Sometimes this is also called exposure to the Great Books or the Great Ideas. The Great Ideas are those which have been discussed by Christians and the culture they influenced for centuries. These are ideas such as truth, goodness, beauty, wisdom, virtue, humanity, freedom, justice, and community. They are the ideas which shape a person’s view of God, himself and the world. A classical Christian education is going to expose its learners to these ideas. One of the key ways this is done is by allowing learners to enter into the Great Conversation of philosophers, poets, musicians, theologians, composers, painters and writers who have discussed these things in their works. The greatest of these are well known to educated people, and the learners are exposed to these works.
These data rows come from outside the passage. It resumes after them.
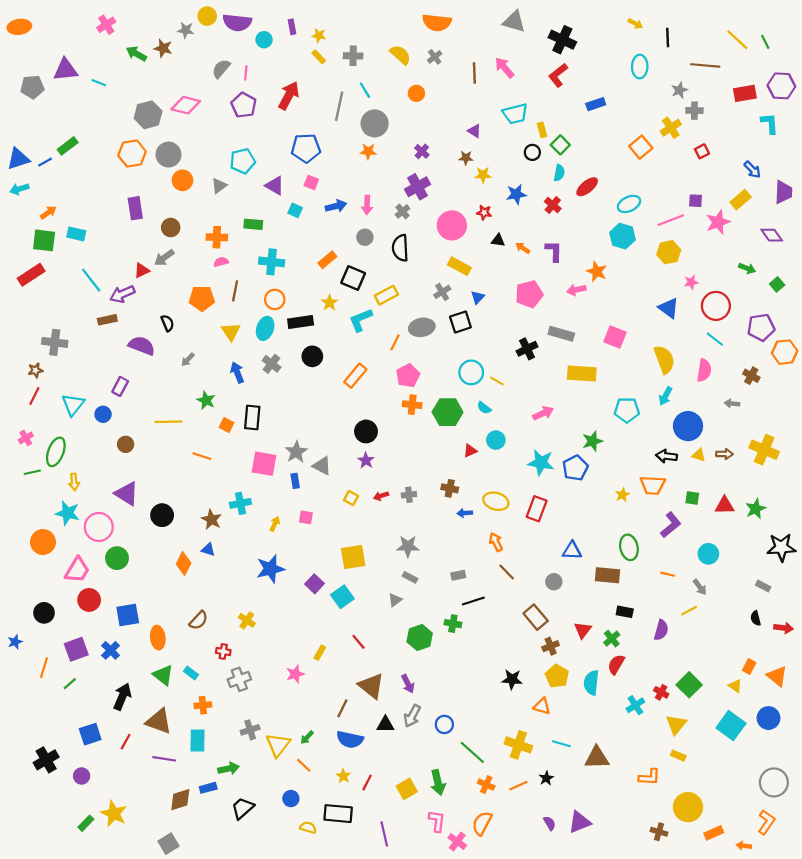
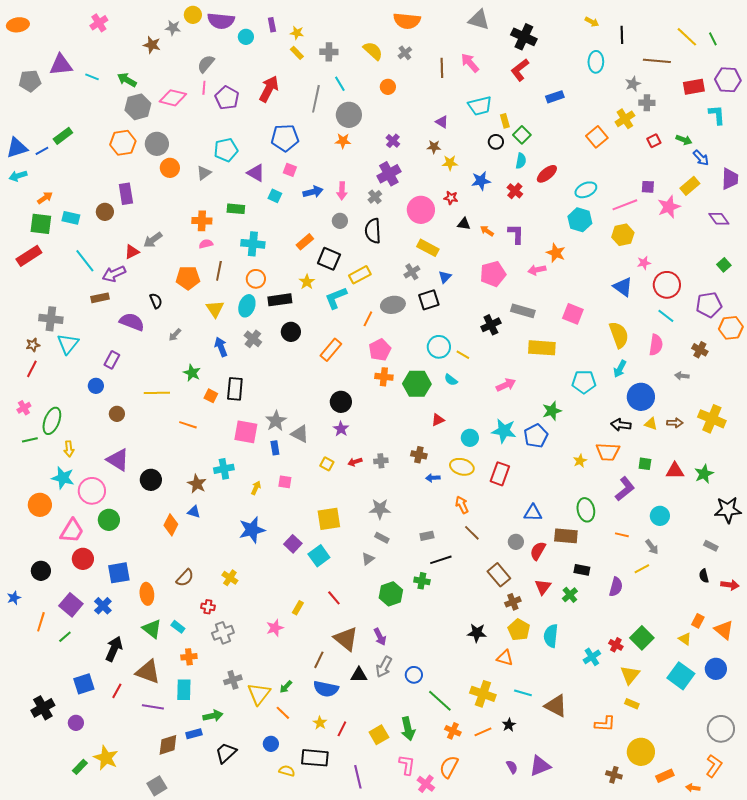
green arrow: (136, 54) -> (127, 80), moved
pink line: (246, 73) -> (204, 88), moved
brown circle: (171, 228) -> (105, 212), moved
green arrow: (747, 268) -> (684, 140), moved
cyan triangle: (73, 405) -> (68, 344), moved
cyan circle: (496, 440) -> (470, 438), moved
purple square: (76, 649) -> (71, 605), turned -30
red semicircle: (616, 664) -> (538, 551), moved
brown triangle: (597, 758) -> (556, 706), turned 30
These also creates what E.D. Hirsch called "Cultural Literacy"[2]. Hirsch described the large amount of background information that a literate person retains, that enables him to understand and decode the many metaphors, sayings, idioms, people and place names, political events and other terms that are present in sophisticated conversation. Lacking this information, a Christian may be able to read well, but he will be effectively an outsider to many conversations taking place in the public domain. A Christian education aims to initiate children into the millennia-old conversation with its meaning-laden vocabulary.

2. Christian education is the pursuit of a Christian worldview. A worldview is not one window among many for your mind to look out from. Your worldview is the one lens through which you see everything. Worldview is how you understand the past, the present, and the future. Worldview is your standard of judgement: what is good, true and beautiful. Worldview defines God, others, the world, and yourself. Worldview is your idea of reality, your understanding of what is real.

“The purpose of a Christian education would not be merely to make men and women pious Christians: a system which aimed too rigidly at this end alone would become only obscurantist. A Christian education must primarily teach people to be able to think in Christian categories.”  So said T.S. Eliot.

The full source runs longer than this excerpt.